Many cardiac interventional procedures, such as coronary angioplasty, stenting, and thrombolysis, attempt to reintroduce blood flow (reperfusion) to an ischemic region of myocardium. However, the reperfusion is accompanied by a complex cascade of cellular and molecular events resulting in oxidative damage, termed
myocardial ischemia-reperfusion (I/R) injury. In this study, we evaluated the ability of
HO-4038, an
N-hydroxypiperidine derivative of
verapamil, on the modulation of myocardial tissue oxygenation (Po(2)), I/R injury, and key signaling molecules involved in cardioprotection in an in vivo rat model of acute
myocardial infarction (MI). MI was created in rats by ligating the left anterior descending coronary artery (LAD) for 30 min followed by 24 h of reperfusion.
Verapamil or
HO-4038 was infused through the jugular vein 10 min before the induction of
ischemia. Myocardial Po(2) and the
free-radical scavenging ability of
HO-4038 were measured using electron paramagnetic resonance spectroscopy.
HO-4038 showed a significantly better scavenging ability of reactive
oxygen radicals compared with
verapamil. The cardiac contractile functions in the I/R hearts were significantly higher recovery in
HO-4038 compared with the
verapamil group. A significant decrease in the plasma levels of
creatine kinase and
lactate dehydrogenase was observed in the
HO-4038 group compared with the
verapamil or untreated I/R groups. The left ventricular
infarct size was significantly less in the
HO-4038 (23 +/- 2%) compared with the untreated I/R (36 +/- 4%) group.

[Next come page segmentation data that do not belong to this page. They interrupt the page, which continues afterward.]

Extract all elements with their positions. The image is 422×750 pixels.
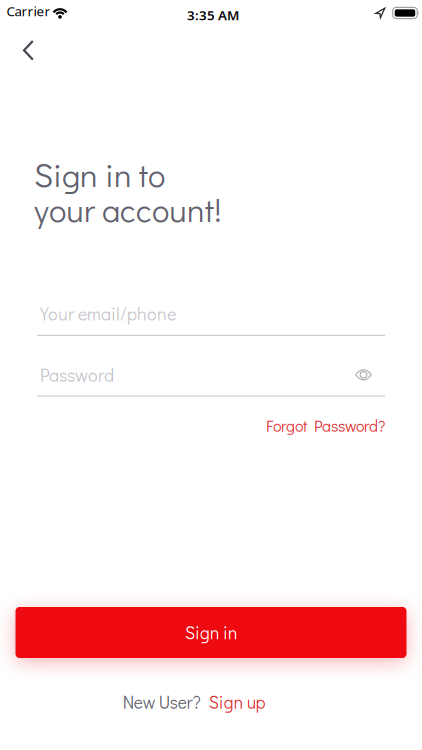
- staticText: Carrier: [6, 2, 50, 20]
- staticText: 3:35 AM: [187, 6, 239, 24]
- staticText: your account!: [34, 188, 222, 231]
- button[interactable]: Sign in: [16, 607, 406, 658]
- button[interactable]: Show password: [349, 362, 378, 387]
- button[interactable]: Sign up: [209, 690, 266, 713]
- staticText: Your email/phone: [40, 302, 176, 325]
- staticText: Forgot Password?: [266, 415, 385, 436]
- button[interactable]: Forgot Password?: [266, 415, 385, 436]
- staticText: Sign in to: [34, 153, 165, 196]
- staticText: Sign up: [209, 690, 266, 713]
- staticText: Sign in: [185, 621, 237, 644]
- button[interactable]: Back: [0, 0, 44, 69]
- staticText: New User?: [123, 690, 201, 713]
- staticText: Password: [40, 363, 114, 387]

HO-4038 significantly attenuated the hyperoxygenation (36 +/- 1 mmHg) during reperfusion compared with the untreated I/R group (44 +/- 2 mmHg). The HO-4038-treated group also markedly attenuated
superoxide production, increased
nitric oxide generation, and enhanced Akt and Bcl-2 levels in the reperfused myocardium. Overall, the results demonstrated that
HO-4038 significantly protected hearts against I/R-induced cardiac dysfunction and damage through the combined beneficial actions of
calcium-channel blocking,
antioxidant, and prosurvival signaling activities.